Stored data entries:
■ ■ ■ ■ ■ ■ ■

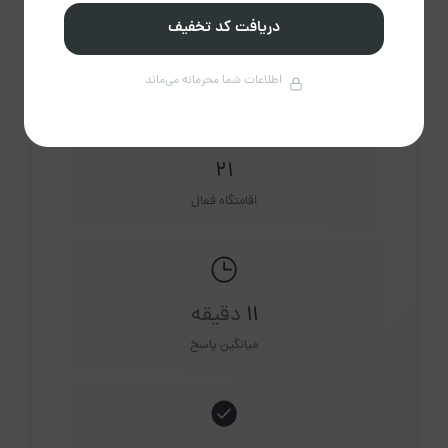
دریافت کد تخفیف
مشاهده حساب کاربری میزبان
درباره میزبان
اطلاعات شما محرمانه می‌ماند
21
اقامتگاه فعال
11
دقیقه
میانگین پاسخ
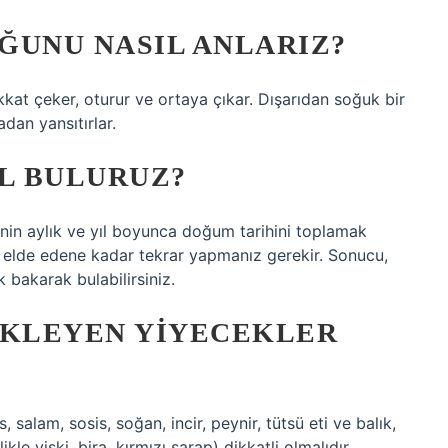
ĞUNU NASIL ANLARIZ?
ikkat çeker, oturur ve ortaya çıkar. Dışarıdan soğuk bir
adan yansıtırlar.
IL BULURUZ?
nin aylık ve yıl boyunca doğum tarihini toplamak
r elde edene kadar tekrar yapmanız gerekir. Sonucu,
k bakarak bulabilirsiniz.
IKLEYEN YIYECEKLER
, salam, sosis, soğan, incir, peynir, tütsü eti ve balık,
kle viski, bira, kırmızı şarap) dikkatli olmalıdır.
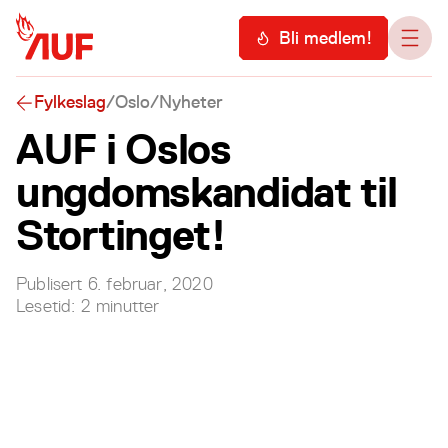
Hopp til hovedinnhold
Meny
Bli medlem!
Åpn
Fylkeslag
/
Oslo
/
Nyheter
AUF i Oslos
ungdomskandidat til
Stortinget!
Publisert
6. februar, 2020
Lesetid:
2
minutter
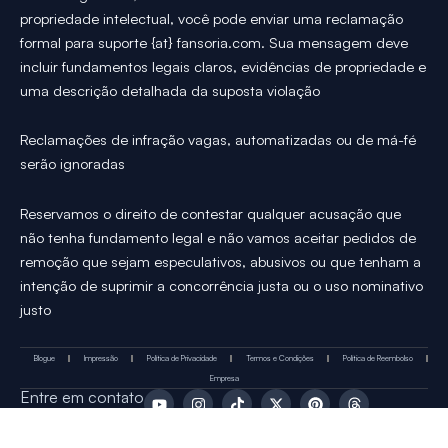
propriedade intelectual, você pode enviar uma reclamação
formal para suporte {at} fansoria.com. Sua mensagem deve
incluir fundamentos legais claros, evidências de propriedade e
uma descrição detalhada da suposta violação
Reclamações de infração vagas, automatizadas ou de má-fé
serão ignoradas
Reservamos o direito de contestar qualquer acusação que
não tenha fundamento legal e não vamos aceitar pedidos de
remoção que sejam especulativos, abusivos ou que tenham a
intenção de suprimir a concorrência justa ou o uso nominativo
justo
Blogue
Impressão
Política de Privacidade
Termos e Condições
Política de Reembolso
Empresa
Y
I
T
X
P
T
Entre em contato
o
n
i
-
i
h
u
s
k
t
n
r
t
t
T
w
t
e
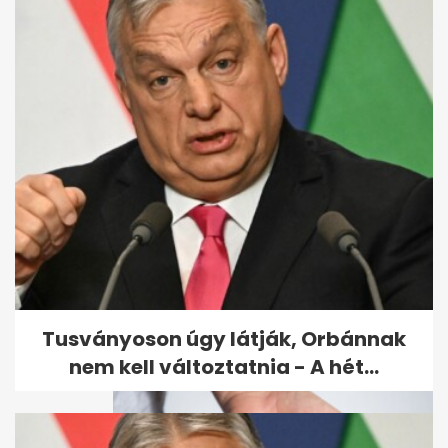
Szombattól olcsóbb lehet a
tankolás: csökken a benzin és
a...
Tusványoson úgy látják, Orbánnak
nem kell változtatnia - A hét...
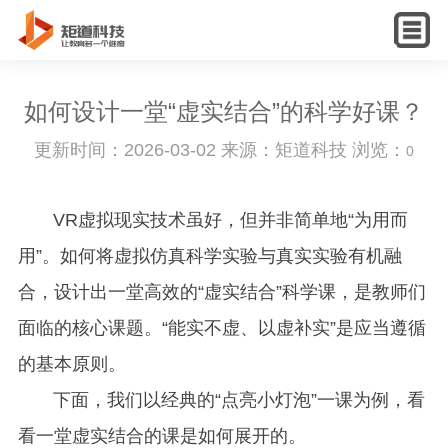
English
如何设计一堂“虚实结合”的科学好课？
更新时间：2026-03-02 来源：矩道科技 浏览：
0
VR虚拟现实技术虽好，但并非简单地“为用而
用”。如何将虚拟仿真科学实验与真实实验有机融
合，设计出一堂高效的“虚实结合”科学课，是教师们
面临的核心课题。“能实不虚、以虚补实”是应当遵循
的基本原则。
下面，我们以经典的“点亮小灯泡”一课为例，看
看一堂虚实结合的课是如何展开的。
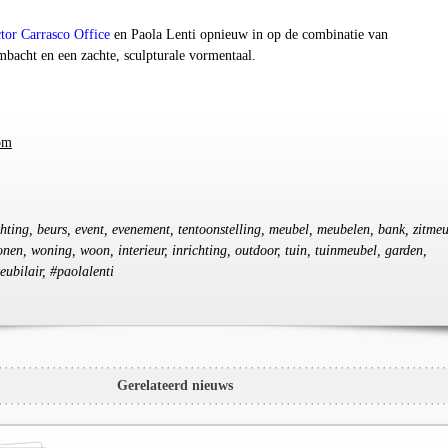
tor Carrasco Office
en Paola Lenti opnieuw in op de combinatie van
bacht en een zachte, sculpturale vormentaal.
om
ichting, beurs, event, evenement, tentoonstelling, meubel, meubelen, bank, zitmeu
wonen, woning, woon, interieur, inrichting, outdoor, tuin, tuinmeubel, garden,
ubilair, #paolalenti
Gerelateerd nieuws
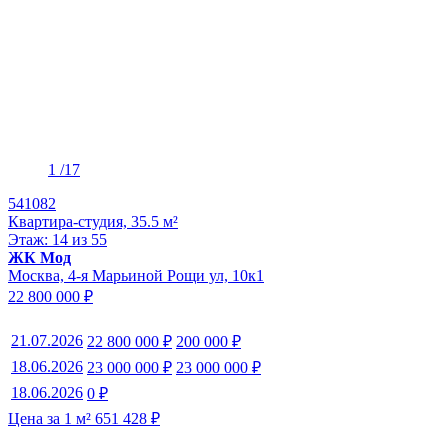
1
/17
541082
Квартира-студия, 35.5 м²
Этаж: 14 из 55
ЖК Мод
Москва, 4-я Марьиной Рощи ул, 10к1
22 800 000 ₽
21.07.2026
22 800 000 ₽
200 000 ₽
18.06.2026
23 000 000 ₽
23 000 000 ₽
18.06.2026
0 ₽
Цена за 1 м² 651 428 ₽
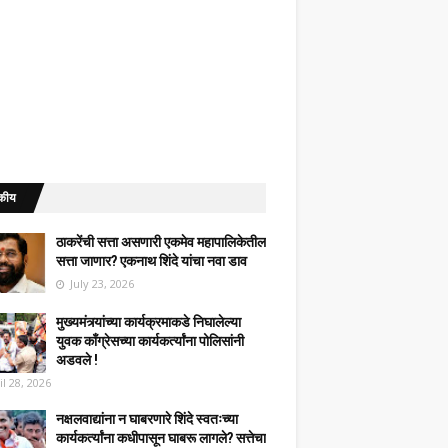
कीय
ठाकरेंची सत्ता असणारी एकमेव महापालिकेतील
सत्ता जाणार? एकनाथ शिंदे यांचा नवा डाव
July 23, 2026
मुख्यमंत्र्यांच्या कार्यक्रमाकडे निघालेल्या
युवक काँग्रेसच्या कार्यकर्त्यांना पोलिसांनी
अडवले !
il 28, 2026
नक्षलवाद्यांना न घाबरणारे शिंदे स्वतःच्या
कार्यकर्त्यांना कधीपासून घाबरू लागले? सत्तेचा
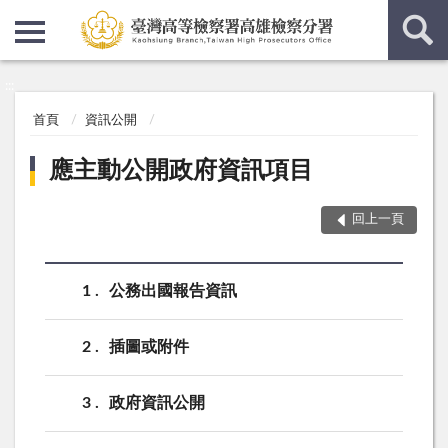
:::
:::
首頁
資訊公開
應主動公開政府資訊項目
回上一頁
1
公務出國報告資訊
2
插圖或附件
3
政府資訊公開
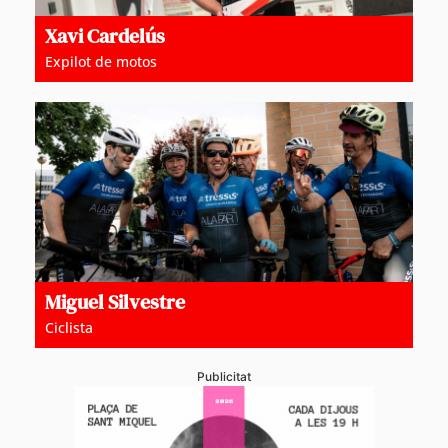
Xavi Cardelús
Expilot de motos
Miguel Silvestre
Ciclista
Publicitat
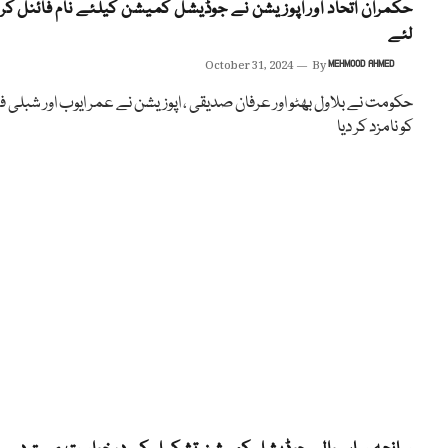
حکمران اتحاد اور اپوزیشن نے جوڈیشل کمیشن کیلئے نام فائنل کر
لئے
October 31, 2024
By
MEHMOOD AHMED
حکومت نے بلاول بھٹو اور عرفان صدیقی ، اپوزیشن نے عمر ایوب اور شبلی فر
کو نامزد کر دیا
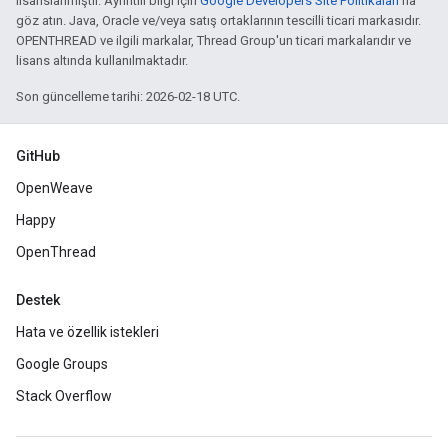
lisanslanmıştır. Ayrıntılı bilgi için
Google Developers Site Politikaları
'na
göz atın. Java, Oracle ve/veya satış ortaklarının tescilli ticari markasıdır.
OPENTHREAD ve ilgili markalar, Thread Group'un ticari markalarıdır ve
lisans altında kullanılmaktadır.
Son güncelleme tarihi: 2026-02-18 UTC.
GitHub
OpenWeave
Happy
OpenThread
Destek
Hata ve özellik istekleri
Google Groups
Stack Overflow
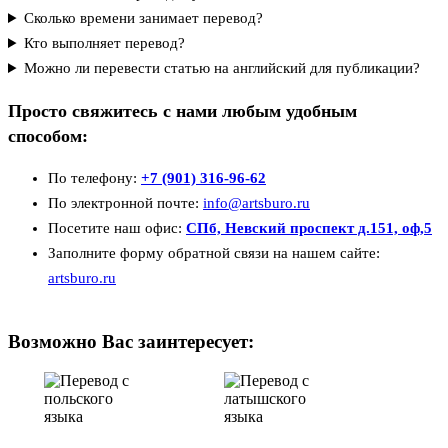
Сколько времени занимает перевод?
Кто выполняет перевод?
Можно ли перевести статью на английский для публикации?
Просто свяжитесь с нами любым удобным
способом:
По телефону:
+7 (901) 316-96-62
По электронной почте:
info@artsburo.ru
Посетите наш офис:
СПб, Невский проспект д.151, оф,5
Заполните форму обратной связи на нашем сайте:
artsburo.ru
Возможно Вас заинтересует:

■ ■ ■ ■ ■ ■ ■

Your task is to collect every line above that contains the word "перевод".

Сколько времени занимает перевод?
Кто выполняет перевод?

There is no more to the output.